The departure of Vince Hogg as the Zimbabwe Cricket Union's chief executive is another blow to its attempts to maintain a veneer of credibility - but in fact the only surprise is that he hung around so long



Vince Hogg: departure of another decent man © Getty Images
The departure of Vince Hogg as the Zimbabwe Cricket Union's managing director is another blow to its attempts to maintain a veneer of credibility - but in fact the only surprise is that he hung around so long.
The genial Hogg, who represented Zimbabwe as a fast bowler in the 1983 World Cup, has been a marginalised figure for some time, although when he quit a successful business career early in 2002 to take over the role, he was full of high hopes. His original remit was to oversee the development and smooth running of the game in Zimbabwe. He had a large staff and a multi-million-dollar budget. But as the government's influence grew and the board became increasingly politicised, Hogg's power waned and his position grew marginalised - he was recently described by one observer as "little more than a pen-pusher".
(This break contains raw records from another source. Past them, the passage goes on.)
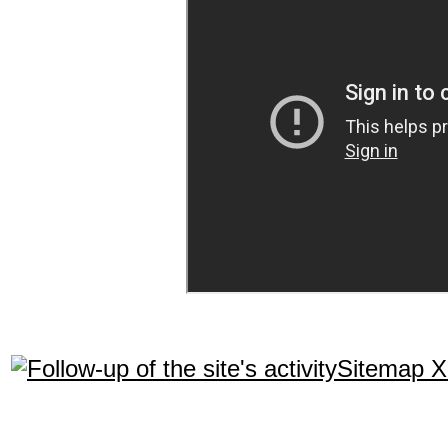
Sitemap 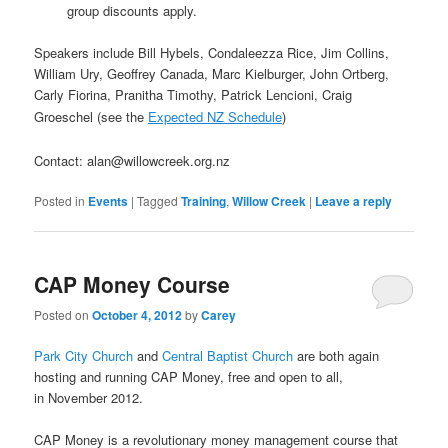
group discounts apply.
Speakers include Bill Hybels, Condaleezza Rice, Jim Collins,
William Ury, Geoffrey Canada, Marc Kielburger, John Ortberg,
Carly Fiorina, Pranitha Timothy, Patrick Lencioni, Craig
Groeschel (see the
Expected NZ Schedule
)
Contact:
alan@willowcreek.org.nz
Posted in
Events
|
Tagged
Training
,
Willow Creek
|
Leave a reply
CAP Money Course
Posted on
October 4, 2012
by
Carey
Park City Church
and
Central Baptist Church
are both again
hosting and running CAP Money, free and open to all,
in November 2012.
CAP Money is a revolutionary money management course that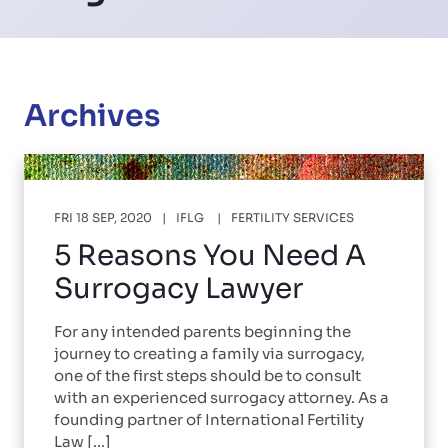
Archives
FRI 18 SEP, 2020
IFLG
FERTILITY SERVICES
5 Reasons You Need A
Surrogacy Lawyer
For any intended parents beginning the
journey to creating a family via surrogacy,
one of the first steps should be to consult
with an experienced surrogacy attorney. As a
founding partner of International Fertility
Law [...]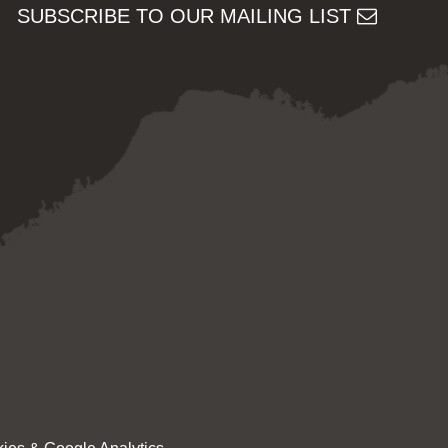
SUBSCRIBE TO OUR MAILING LIST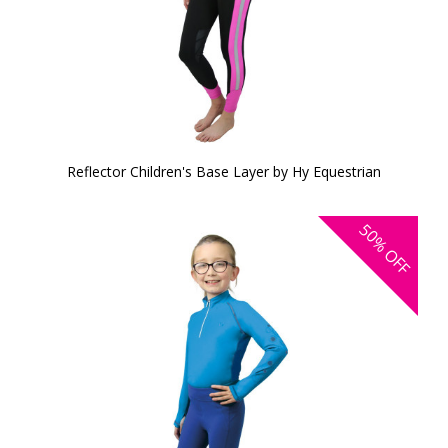
Reflector Children's Base Layer by Hy Equestrian
50%
OFF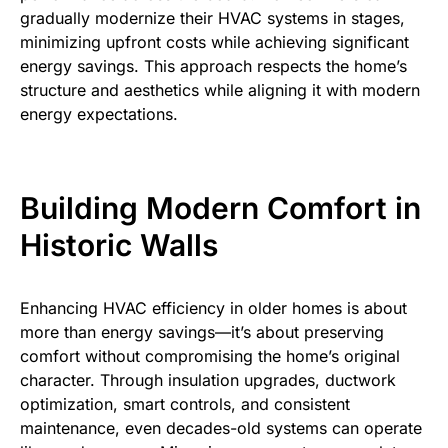
gradually modernize their HVAC systems in stages,
minimizing upfront costs while achieving significant
energy savings. This approach respects the home’s
structure and aesthetics while aligning it with modern
energy expectations.
Building Modern Comfort in
Historic Walls
Enhancing HVAC efficiency in older homes is about
more than energy savings—it’s about preserving
comfort without compromising the home’s original
character. Through insulation upgrades, ductwork
optimization, smart controls, and consistent
maintenance, even decades-old systems can operate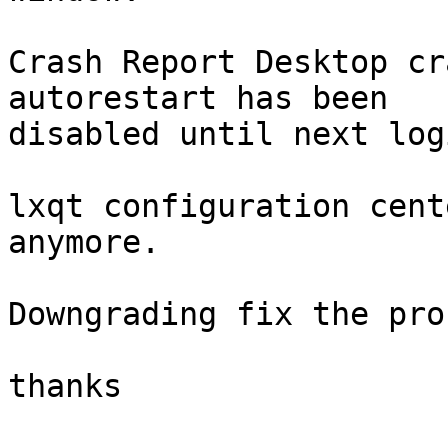
Crash Report Desktop cr
autorestart has been 

disabled until next logi
lxqt configuration cent
anymore.

Downgrading fix the pro
thanks
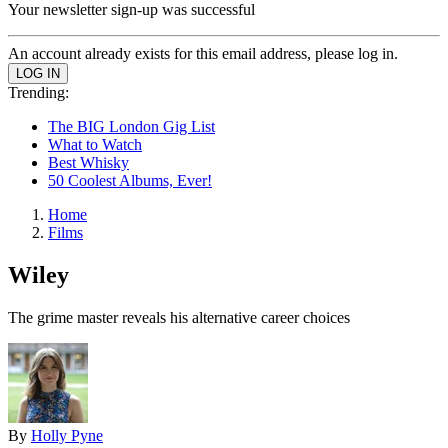
Your newsletter sign-up was successful
An account already exists for this email address, please log in.
Trending:
The BIG London Gig List
What to Watch
Best Whisky
50 Coolest Albums, Ever!
Home
Films
Wiley
The grime master reveals his alternative career choices
By
Holly Pyne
By the time the Heath Streak crisis broke, Hogg was a peripheral figure, reduced to presenting a public - and white - face to the media as well as trying to broker deals with the rebels. It was evident that his task was nigh-on impossible when his conciliatory offer to extend a deadline to the players early on in the dispute was brusquely overturned by Ozais Bvute, nominally his junior in the ZCU but, as a political appointment, one of the board's real controllers.
Even as he resigned, Hogg maintained that the board was not politically motivated and that the rebel players were wrong to do what they did. His reason for stepping down, he explained, was that the last few months had been "really strenuous" and that he was no longer enjoying the job. Throughout this dispute Hogg has limited himself to the occasional public comment, and steered clear of becoming embroiled in the media war of words. It remains to be seen whether he speaks out once he is formally relieved of his responsibilities.
Hogg will officially end his tenure at the ZCU's annual meeting on August 8, but in the meantime his involvement will be almost negligible, and he will not travel to Lord's for the ICC's executive board meeting later this month. It will therefore be the ever-smiling Peter Chingoka who will try to persuade the international delegates that all is well within the ZCU.
But Hogg's departure leaves the ZCU with one fewer face to parade before a sceptical world as evidence that things are all fine and dandy. Given the ZCU's current leanings, the top job really ought to go to one of the Board's hard-liners - Bvute himself or Max Ebrahim, perhaps. But they seem to prefer to orchestrate from above, so the search for a pliable and respectable puppet starts now.